彼女は、高めのチェアに腰掛け、足おきにヒールの踵をひっかけて、炭酸っぽいのを飲んでいる。ときどき視線がぶつかっては、大きな瞳が何かを語りかけてくる。
彼女と知り合ったのは、まだ最近のことだ。このバーで、だった。職場の近くにあるから、俺はしょっちゅう来てる。顔見知りも多い。ひとりでふらっと立ち寄っても退屈しない。
その日、残業で遅くなった。疲れてる。終電間際だけど、どうしてもいっぱい飲みたい気分に駆られた。
明日、午前中の予定は軽かったよなあ。
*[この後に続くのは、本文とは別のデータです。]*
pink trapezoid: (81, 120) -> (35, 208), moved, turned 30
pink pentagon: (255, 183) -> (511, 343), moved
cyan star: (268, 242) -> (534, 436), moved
今夜はTAXIればいいや。今月、残業代が、結構入るハズ。
そう自分を説得して、店に向かった。
「よぉ、シンちゃん、いらっしゃい、いつもので?」
マスターは笑って、俺にハイボールを差し出しながら、無精ヒゲを生やしたアゴをしゃくって、視線をうながす。
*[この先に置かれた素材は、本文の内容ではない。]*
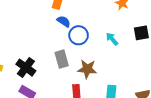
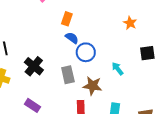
cyan arrow: (112, 39) -> (118, 69), moved
black cross: (26, 68) -> (34, 66), moved

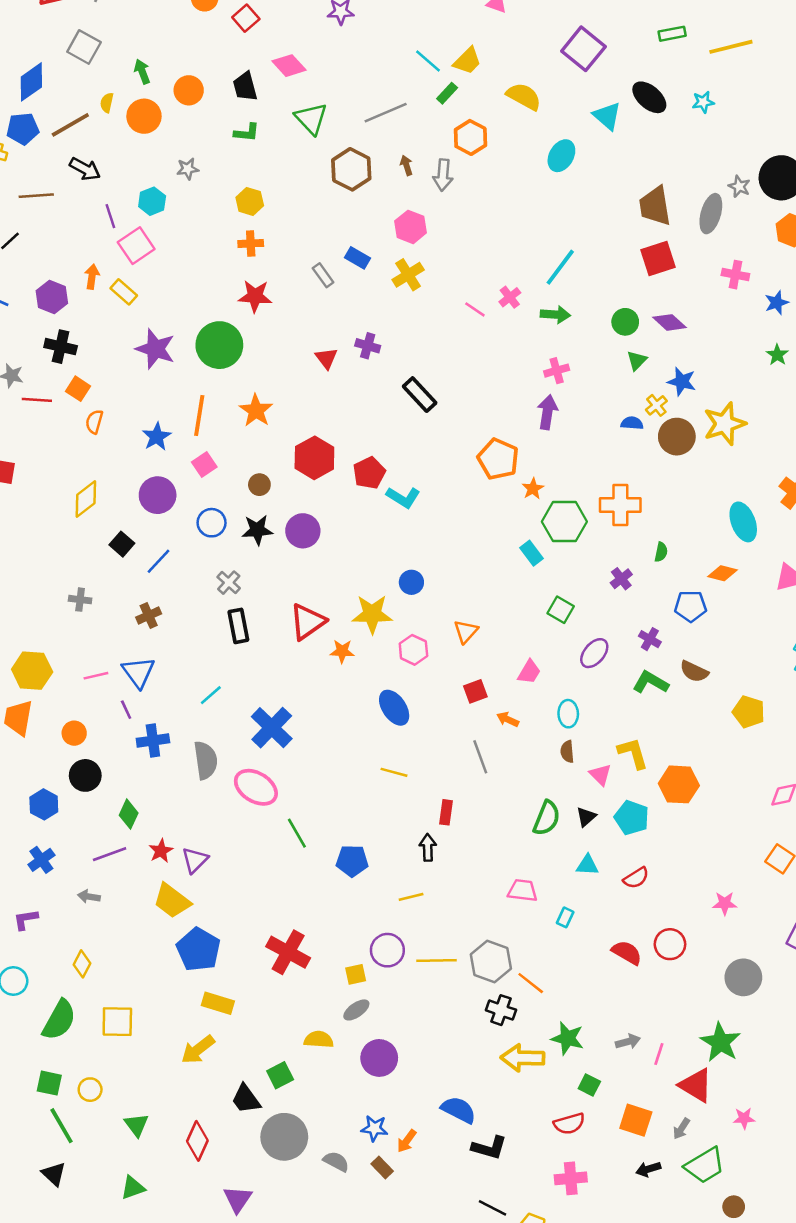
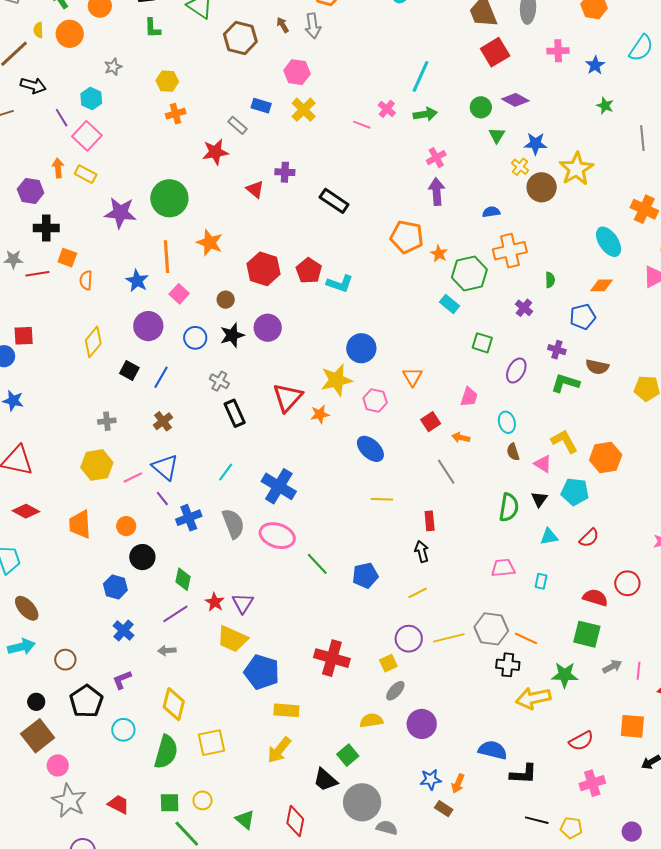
green L-shape: (247, 132) -> (153, 28), turned 95
red star: (255, 296) -> (215, 152), moved
blue semicircle: (632, 423) -> (491, 212), moved
blue circle: (411, 582) -> (361, 348), size x1.5
yellow hexagon: (32, 671) -> (97, 465), moved
yellow diamond: (82, 964) -> (174, 704), size x1.5
green square: (589, 1085) -> (587, 634), moved, size x1.6
gray semicircle: (336, 1162) -> (387, 828), moved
「あッ、そうだ、紹介するわ、彼女さ、ウーちゃん、ケンの知り合いなんだって」
「あ、シンイチです」
「ウツキです」
「えッ?」
息をのんだ。
美しい人だった。長い髪、長いまつ毛、長いまゆげ、スッキリと立ち上がった額、そして、大きな瞳。一瞬で、魂をつかまれた。彼女は、まつ毛を瞬かせながら俺をみて、聞いた。
「ケンさんのお知り合い、なんですか?」
ケンというのは、この店の常連の一人で、何をやってる奴なのかは、俺も知らない。三十歳前の同年代で、好きな音楽の話で意気投合して以来、店で顔を合わせれば、話すようになった。